How to Split Data into Training & Test Sets in PySpark?

How to Easily Split Your PySpark Data into Training and Test Sets

In the high-stakes environment of distributed machine learning, such as that facilitated by PySpark, correctly segmenting data is a fundamental prerequisite for building robust and reliable predictive models. Splitting the dataset into dedicated training and test sets is a critical step that ensures proper model validation.

This partitioning process guarantees that the predictive model is evaluated on data it has never encountered during the learning phase, which is the gold standard for assessing generalization ability. By doing so, we effectively mitigate the severe risk of overfitting, where a model performs excellently on training data but poorly on novel observations.

The procedure in PySpark is streamlined and highly efficient, relying primarily on the powerful randomSplit() method. This method allows you to partition a massive Spark DataFrame into multiple subsets based on defined weights, ensuring a statistically sound and reproducible separation.


When initiating any supervised learning task, it is standard practice to partition the source dataset into a training set and a test set before model fitting commences.

The randomSplit() Function: Core Mechanism

The most straightforward and efficient mechanism for splitting a dataset into training and test partitions within the PySpark environment is utilizing the randomSplit function, which operates directly on the DataFrame object. This method distributes rows randomly across the specified number of resulting DataFrames based on provided proportionality weights.
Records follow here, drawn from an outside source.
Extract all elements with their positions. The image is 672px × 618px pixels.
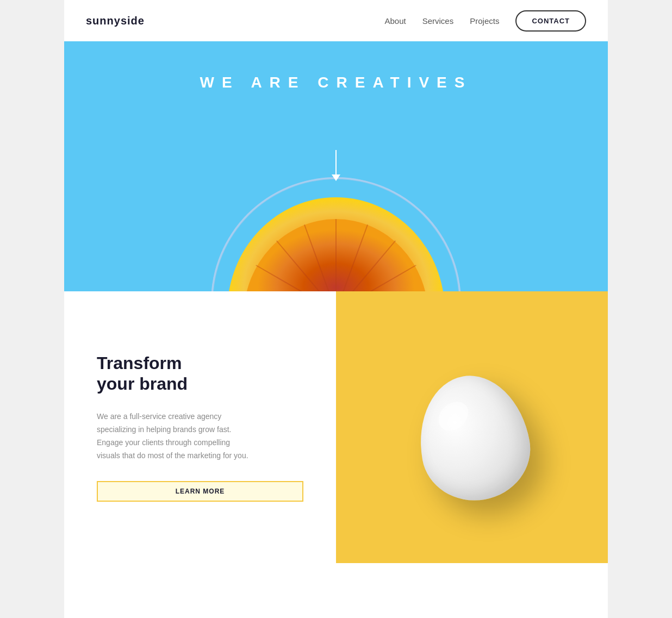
- egg-illustration: [409, 367, 538, 509]
- arrow-head: [332, 174, 340, 181]
- learn-more-button[interactable]: LEARN MORE: [97, 481, 303, 502]
- content-section: Transform your brand We are a full-servi…: [64, 291, 608, 563]
- section-title: Transform your brand: [97, 353, 303, 395]
- section-description: We are a full-service creative agency sp…: [97, 410, 249, 462]
- nav-projects[interactable]: Projects: [470, 16, 499, 26]
- scroll-down-arrow[interactable]: [332, 150, 340, 181]
- page-wrapper: sunnyside About Services Projects CONTAC…: [64, 0, 608, 618]
- header: sunnyside About Services Projects CONTAC…: [64, 0, 608, 41]
- fruit-plate: [211, 177, 461, 291]
- navigation: About Services Projects CONTACT: [384, 10, 586, 32]
- segment-line: [335, 219, 337, 291]
- contact-button[interactable]: CONTACT: [515, 10, 586, 32]
- text-panel: Transform your brand We are a full-servi…: [64, 291, 336, 563]
- hero-section: WE ARE CREATIVES: [64, 41, 608, 291]
- nav-services[interactable]: Services: [422, 16, 454, 26]
- logo: sunnyside: [86, 15, 145, 27]
- hero-title: WE ARE CREATIVES: [200, 74, 472, 91]
- orange-slice: [227, 197, 445, 291]
- arrow-line: [335, 150, 337, 174]
- nav-about[interactable]: About: [384, 16, 406, 26]
- image-panel: [336, 291, 608, 563]
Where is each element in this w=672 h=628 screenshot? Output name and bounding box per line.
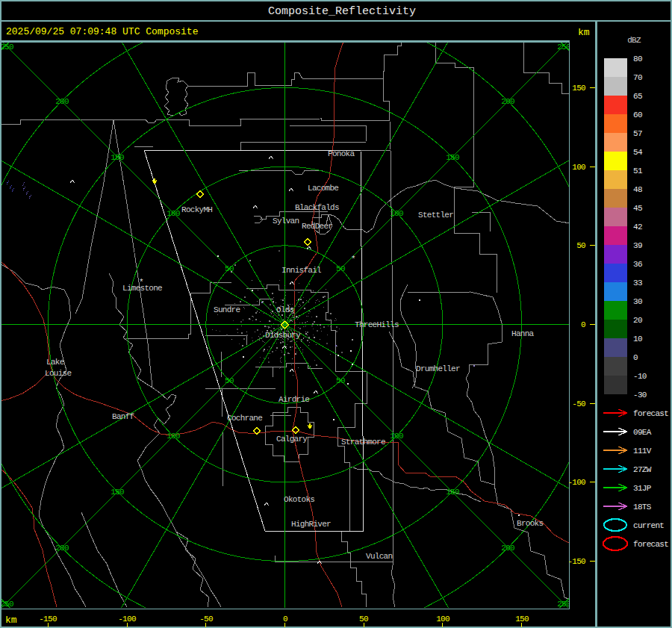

The basic syntax demonstrates its simplicity and efficiency. It takes a list of weights representing the proportional distribution and an optional integer seed for ensuring deterministic results across multiple executions:

train_df, test_df = df.randomSplit(weights=[0.7,0.3], seed=100)

Understanding the parameters is key to mastering this operation. The randomSplit method returns a list of new DataFrames, where the order in the list corresponds directly to the order of the weights provided. For instance, the first weight corresponds to the first resulting DataFrame, typically designated as the training set.

Interpreting Weights and Ensuring Reproducibility

The weights argument is a list of floating-point numbers that explicitly define the percentage of observations from the original DataFrame that should be allocated to each resulting subset. These weights must sum up to a value close to 1.0 (or 100%).

In the canonical example provided above, we designated 0.7 (70%) of the observations to be placed into the training set (assigned to train_df) and 0.3 (30%) to be reserved for the test set (assigned to test_df). This 70/30 split is a common practice, though ratios like 80/20 or even 60/40 may be employed depending on the dataset size and modeling requirements.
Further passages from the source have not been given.